Basic Theories of Psychology
Course No. SNS 308 Credits: 3.0
Faculty Adina Davidson
This course will offer an overview of the basic theories of psychology and how they apply to human development. We will explore the questions of what motivates people to do what they do. How and why do people change as they grow from infants to adults? How do we develop in our ability to play, to work, to love and to be ethical human beings? The course will cover the major personality theories of Freud and his understanding of the unconscious, Erickson, Jung with his description of the shadows and archetypes in the human mind and Rogers' humanistic psychology as well as learning theories and systems of moral development. The course will also cover the major feminist critiques of these systems. There will be a brief overview of psychological problems such as major depression, schizophrenia, phobias, etc., as well as some methods of treatment.
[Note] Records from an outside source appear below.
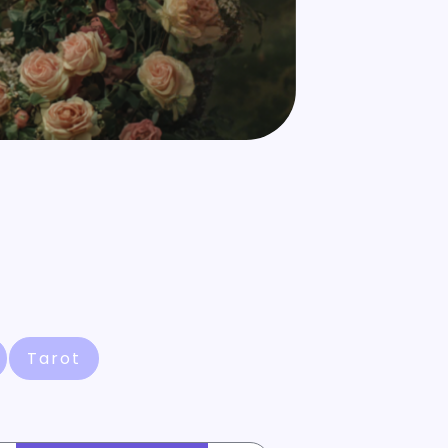
Tarot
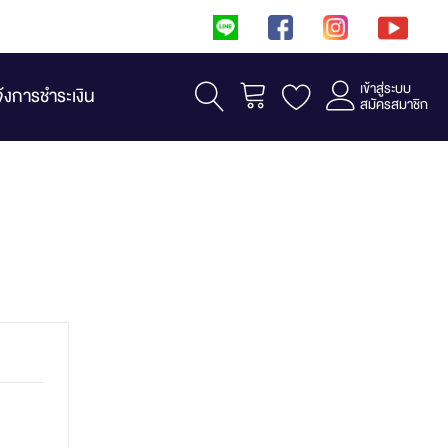
เข้าสู่ระบบ
รถเข็น
จ้งการชำระเงิน
สมัครสมาชิก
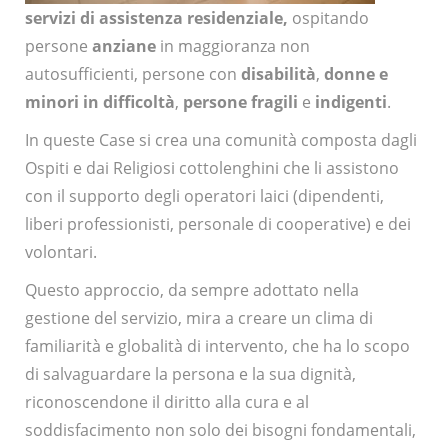
servizi di assistenza residenziale
,
ospitando
persone
anziane
in maggioranza non
autosufficienti, persone con
disabilità
,
donne e
minori in difficoltà
,
persone
fragili
e
indigenti
.
In queste Case si crea una comunità composta dagli
Ospiti e dai Religiosi cottolenghini che li assistono
con il supporto degli operatori laici (dipendenti,
liberi professionisti, personale di cooperative) e dei
volontari.
Questo approccio, da sempre adottato nella
gestione del servizio, mira a creare un clima di
familiarità e globalità di intervento, che ha lo scopo
di salvaguardare la persona e la sua dignità,
riconoscendone il diritto alla cura e al
soddisfacimento non solo dei bisogni fondamentali,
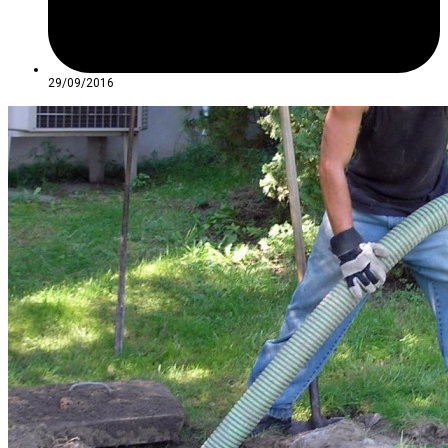
29/09/2016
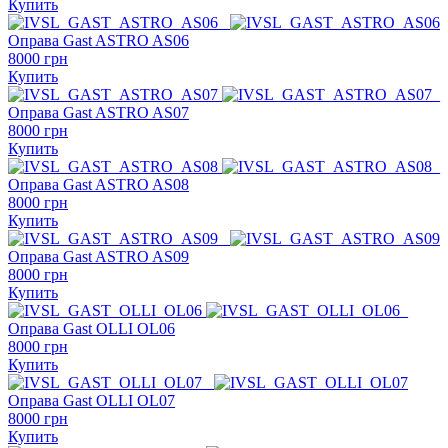
Купить
Оправа Gast
ASTRO AS06
8000 грн
Купить
Оправа Gast
ASTRO AS07
8000 грн
Купить
Оправа Gast
ASTRO AS08
8000 грн
Купить
Оправа Gast
ASTRO AS09
8000 грн
Купить
Оправа Gast
OLLI OL06
8000 грн
Купить
Оправа Gast
OLLI OL07
8000 грн
Купить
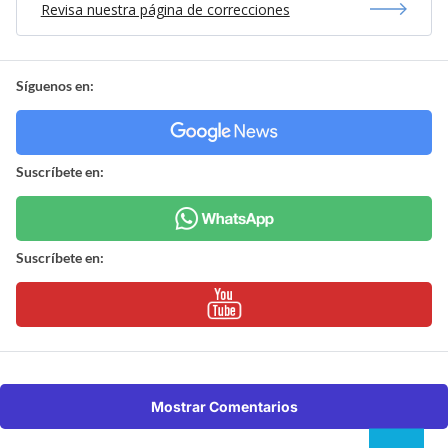
Revisa nuestra página de correcciones
Síguenos en:
Suscríbete en:
Suscríbete en:
Mostrar Comentarios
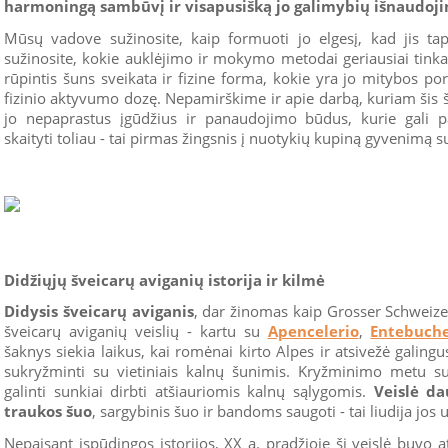
harmoningą sambūvį ir visapusišką jo galimybių išnaudoj
Mūsų vadove sužinosite, kaip formuoti jo elgesį, kad jis tap
sužinosite, kokie auklėjimo ir mokymo metodai geriausiai tinka š
rūpintis šuns sveikata ir fizine forma, kokie yra jo mitybos por
fizinio aktyvumo dozę. Nepamirškime ir apie darbą, kuriam šis 
jo nepaprastus įgūdžius ir panaudojimo būdus, kurie gali pa
skaityti toliau - tai pirmas žingsnis į nuotykių kupiną gyvenimą
Didžiųjų šveicarų aviganių istorija ir kilmė
Didysis šveicarų aviganis
, dar žinomas kaip Grosser Schweize
šveicarų aviganių veislių - kartu su
Apencelerio
,
Entebuch
šaknys siekia laikus, kai romėnai kirto Alpes ir atsivežė galing
sukryžminti su vietiniais kalnų šunimis. Kryžminimo metu su
galinti sunkiai dirbti atšiauriomis kalnų sąlygomis.
Veislė d
traukos šuo
, sargybinis šuo ir bandoms saugoti - tai liudija jo
Nepaisant įspūdingos istorijos, XX a. pradžioje ši veislė buvo a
BFA Production + Independent Research: Production, Conveyance + Presentation
Course No. SCU428M Credits: 3.0
Faculty Jimmy Kuehnle
Required for all senior sculpture majors.
BFA Production + Independent Research: Research + Production.
As an extension of the Visual Arts and Technology Environment’s goal that students develop the ability to generate self-directed work, the Department of Sculpture seeks to provide each student with opportunity to develop the skills and knowledge to identify and sustain an independent practice. This course is designed to increase student awareness of the current art discourse and the ability to use that knowledge as a means of awareness within the production of their own work. This educational process embraces a variety of approaches to basic problem-solving skills measured against the contemporary practices of the discipline. In cooperation with a major-day faculty, students are expected to develop what is often their first significant independent work. For BFA students the focus of this course centers on artistic production, conditions of conveyance and Presentation. Required at the senior level for all sculpture majors for BFA development and open to junior level sculpture students as an elective offering for independent research open to all other students at the junior and senior levels. Offered spring.
BFA Research + Preparation
Course No. ANIM 401 Credits: 3.0
Faculty Anthony Scalmato
This course is structured to support the individual in shaping her/his own project and the production of all elements of the BFA Thesis, strong conceptual skills developed through a professional planning and a good researched idea are core to this process. Offered fall.